= James McConvill =

Australian lawyer

James McConvill is an Australian lawyer (Note: But not an Australian legal practitioner, which is the term for a person who is authorised to engage in legal practice in Australia.) who has been a legal scholar, and also a writer and lecturer.

He is the editor of the international corporate governance journal, The Corporate Governance Law Review. He works at Victoria University, Melbourne, where he takes corporations law and looks after the Master's degree and Doctorate students.

== Education and career ==
After completing law school from Deakin University, McConvill worked as a corporate lawyer for three years with the Australian firm, Allens Arthur Robinson (AAR). Following his time at AAR, he worked at Deakin University and La Trobe University before becoming a principal at The Corporate Research Group, International, an Australian think-tank on corporate governance, his academic specialty. He has also become director of the Asia-Pacific Centre for American Law.

== Writings ==

=== Books ===
McConvill has written several books on corporate government and related subjects
- Principles of contemporary corporate governance, by J J Du Plessis; James McConvill; Mirko Bagaric. Cambridge [England]; New York : Cambridge University Press, 2005. ISBN 978-0-521-61783-3
- Shareholder participation and the corporation : a fresh inter-disciplinary approach in happiness. by James McConvill. Abingdon [England]; New York : Routledge-Cavendish, 2006. ISBN 978-1-84568-011-4
- In the pursuit of truth : reflections on law, life and contemporary affairs by James McConvill South Yarra, Vic. : Sandstone Academic Press, ©2006. ISBN 978-0-9757839-2-4
- Coming down the mountain : rethinking takeovers regulation in Australia by James McConvillSouth Yarra Victoria, Australia : Sandstone Academic Press, 2006.	ISBN 978-0-9757839-1-7
- An introduction to CLERP 9 by James McConvill. Chatswood, N.S.W. : LexisNexis, 2004. ISBN 978-0-409-32181-4
- The false promise of pay for performance : embracing a positive model of the company executive by James McConvill. South Yarra, Victoria, Australia : Sandstone Academic Press, 2005. ISBN 978-0-9757839-0-0

=== Articles ===
He has also written at least 50 peer-reviewed articles in American, British, German, and Australian legal journals.
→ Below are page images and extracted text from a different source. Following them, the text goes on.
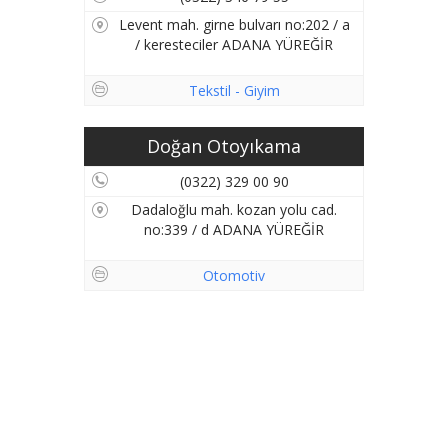
Levent mah. girne bulvarı no:202 / a
/ keresteciler ADANA YÜREĞİR
Tekstil - Giyim
Doğan Otoyıkama
(0322) 329 00 90
Dadaloğlu mah. kozan yolu cad.
no:339 / d ADANA YÜREĞİR
Otomotiv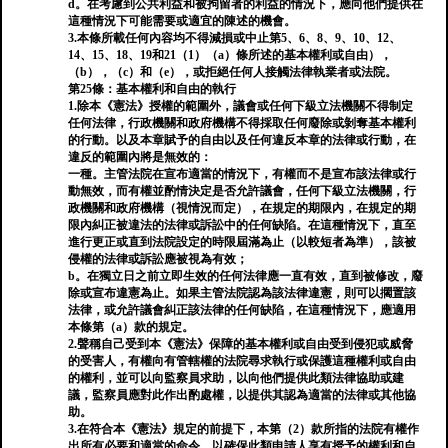
d。在考慮到公共利益和被拘留者的利益的情況下，應向他們提供在
這種情況下可能需要或適宜的陳述的機會。
3.本條所載任何內容均不得減損或中止第5、6、8、9、10、12、
14、15、18、19和21（1）（a）條所述的基本權利或自由），
（b），（c）和（e），或拒絕任何人接觸法律執業者或法院。
第25條：基本權利和自由的執行
1.除本《憲法》授權的範圍外，議會或任何下級立法機關不得制定
任何法律，行政機關和政府機構不得採取任何廢除或剝奪基本權利
的行動。以及本章賦予的自由以及任何違反本章的法律或行動，在
違反的範圍內將是無效的：
一種。主管法院在宣布適當的情況下，有權而不是宣布該法律或行
動無效，而有權並酌情決定是否允許議會，任何下級立法機關，行
政機關和政府機構（視情況而定），在規定的期限內，在規定的期
限內糾正被違法的法律或訴訟中的任何缺陷。在這種情況下，直至
進行更正或直到法院設定的時限屆滿為止（以較短者為準），該被
侵權的法律或訴訟應被視為有效；
b。在獨立日之前立即生效的任何法律應一直有效，直到被修改，廢
除或宣布違憲為止。如果主管法院認為該法律違憲，則可以擱置該
法律，或允許議會糾正該法律的任何缺陷，在這種情況下，應適用
本條第（a）款的規定。
2.聲稱自己受到本《憲法》保障的基本權利或自由受到侵犯或威脅
的受害人，有權向有管轄權的法院尋求執行或保護這種權利或自由
的權利，並可以向監察員求助，以向他們提供此類法律協助或建
議，監察員應對此作出酌處權，以提供其認為適當的法律或其他協
助。
3.在符合本《憲法》規定的前提下，本第（2）款所指的法院有權作
出所有必要和適當的命令，以確保此類申請人享有授予的權利和自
=== Fraser controversy ===
McConvill gained national attention in Australia during 2005, when editor of the Deakin Law Review, for agreeing to publish an article called "Rethinking the White Australia Policy" by Professor Drew Fraser. The article was withdrawn after the Sudanese community in Australia threatened to sue Deakin University. Media at the time reported concerns that the article was both racist and xenophobic.